A recess appointment occurs when the President of the United States fills a vacant Federal position during a recess of the United States Senate. The commission or appointment must be ratified (i.e. approved) by the Senate by the end of the next session, or the position becomes vacant again. Recess appointments are authorized by Article II, Section 2 of the U.S. Constitution: "The President shall have Power to fill up all Vacancies that may happen during the Recess of the Senate, by granting Commissions which shall expire at the End of their next Session."
Presidents have sometimes used recess appointments to fill vacancies with individuals who might prove difficult to confirm, or who face staunch opposition within the Senate. The recess appointment is made in hopes that, by the next session, opposition will have diminished. In recent years, however, a recess appointment has tended to harden the attitudes of the opposition party, and confirmation then becomes even more difficult.
Scholars and legal experts disagree as to how long the Senate must be in recess before the President may make such an appointment. President Theodore Roosevelt made several recess apppointments during a one-day recess of the Senate.
Recess appointments have been made since the earliest days of the republic. President George Washington appointed South Carolina judge John Rutledge as Chief Justice of the United States during a congressional recess in 1795. Because of Rutledge's political views and intermittent mental illness, however, the Senate rejected his nomination, and his appointment lapsed.

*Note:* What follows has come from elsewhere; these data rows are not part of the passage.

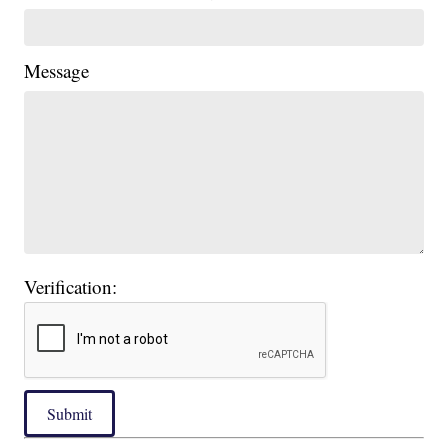
Message
Verification:
Submit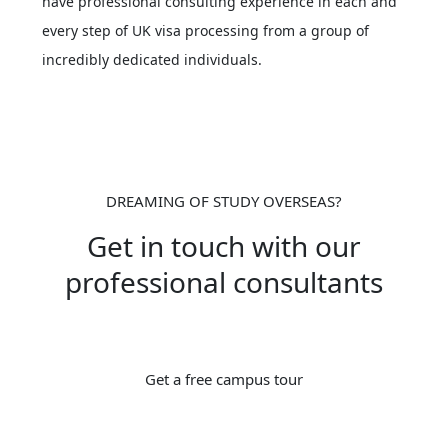
have professional consulting experience in each and
every step of UK visa processing from a group of
incredibly dedicated individuals.
DREAMING OF STUDY OVERSEAS?
Get in touch with our
professional consultants
Get a free campus tour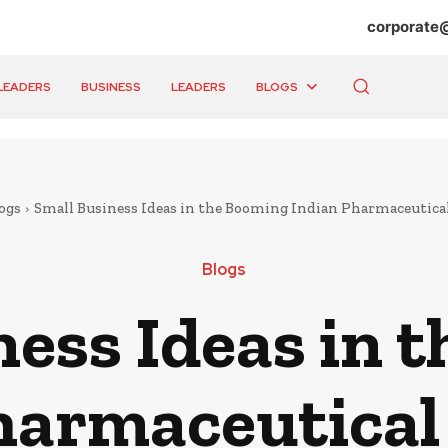
corporate
LEADERS
BUSINESS
LEADERS
BLOGS
ogs
Small Business Ideas in the Booming Indian Pharmaceutica
Blogs
ness Ideas in 
harmaceutical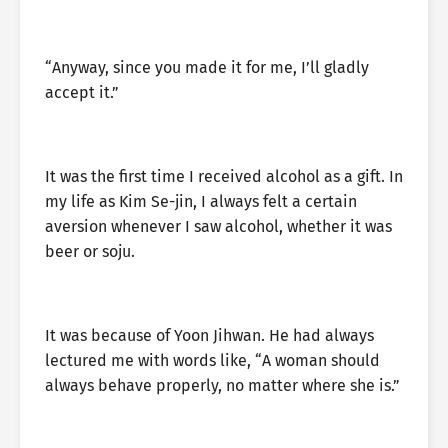
“Anyway, since you made it for me, I’ll gladly
accept it.”
It was the first time I received alcohol as a gift. In
my life as Kim Se-jin, I always felt a certain
aversion whenever I saw alcohol, whether it was
beer or soju.
It was because of Yoon Jihwan. He had always
lectured me with words like, “A woman should
always behave properly, no matter where she is.”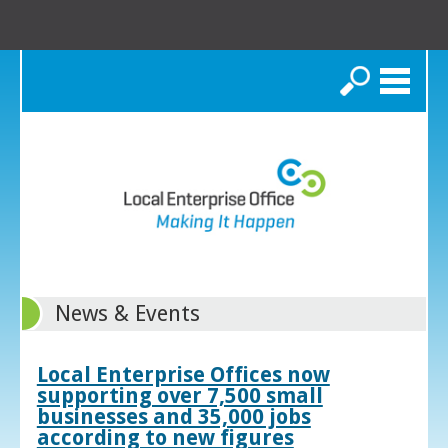
Search
News & Events
Local Enterprise Offices now
supporting over 7,500 small
businesses and 35,000 jobs
according to new figures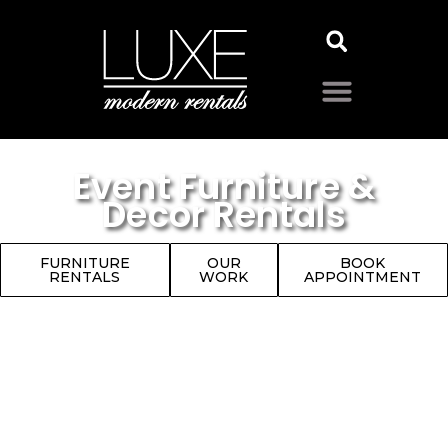
Event Furniture &
Decor Rentals
FURNITURE
OUR
BOOK
RENTALS
WORK
APPOINTMENT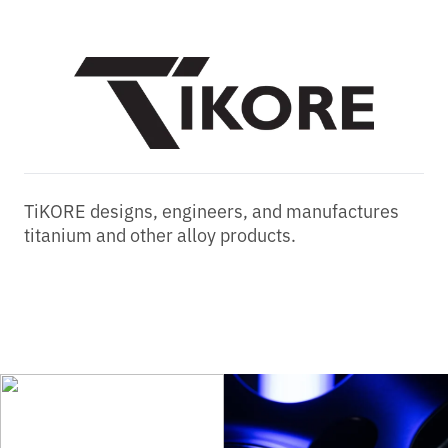
TiKORE designs, engineers, and manufactures
titanium and other alloy products.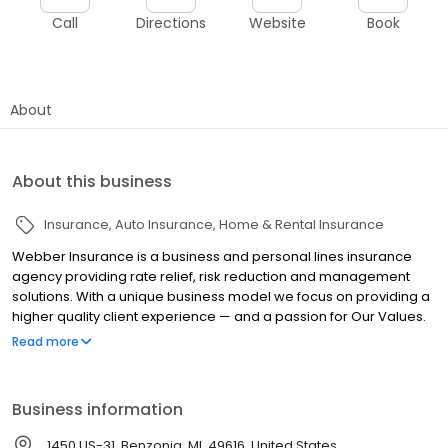
Call
Directions
Website
Book
About
About this business
Insurance
Auto Insurance
Home & Rental Insurance
Webber Insurance is a business and personal lines insurance
agency providing rate relief, risk reduction and management
solutions. With a unique business model we focus on providing a
higher quality client experience — and a passion for Our Values.
WIA’s innovative approach to insurance solutions means we are
Read more
always searching for something more, something better for our
clients. We are a local, family-oriented business and we place
great value on the long-term relationships we have with our
Business information
clients. We offer a wide range of insurance products to meet the
needs of our clients and we deliver service that exceeds our
1450 US-31, Benzonia, MI, 49616, United States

New Jersey judge William J. Brennan was appointed to the United States Supreme Court by President Dwight D. Eisenhower in 1956 through a recess appointment. This was done partly with an eye on the presidential campaign that year; Eisenhower was running for reelection, and his political advisors thought it would be advantageous to place a northeastern Catholic on the court. Brennan was promptly confirmed when the Senate came back into session. Eisenhower made two other recess appointments.
Ronald Reagan made 243 during his two terms in office. George H. W. Bush made 77 recess appointments during his single term.
President Bill Clinton made a recess appointment of Bill Lan Lee as assistant attorney general for civil rights, when it became clear that Lee's strong support of affirmative action would lead to Senate opposition. Similarly, when the Senate did not vote on his nomination of James Hormel to be Ambassador to Luxembourg, Clinton made a recess appointment. Many people felt that the Senate's inaction was because Hormel was an openly gay person, and when he was appointed became the first such person to serve as a U.S. ambassador. Clinton made 140 recess appointments over two terms.
President George W. Bush appointed several judges to U.S. courts of appeals using recess appointments after their nominations were subjected to a Senate filibuster by opposition Democrats. One, Judge Charles Pickering of the Fifth Circuit U.S. Court of Appeals, withdrew his name from consideration for renomination when his recess appointment expired. As of July 31, 2005, Bush has made 105 recess appointments.
On 1 August 2005 Bush made a recess appointment of John Bolton, to serve as U.S. representative to the United Nations. Bolton has also been the subject of a Senate filibuster. The filibuster concerns documents, which the White House refuses to release, which Democrats suggest may contain proof of Bolton's abusive treatment and coercion of staff members, or of his improper use of National Security Agency communications intercepts regarding U.S. citizens.
No, I did not steal that from somebody on Something Awful.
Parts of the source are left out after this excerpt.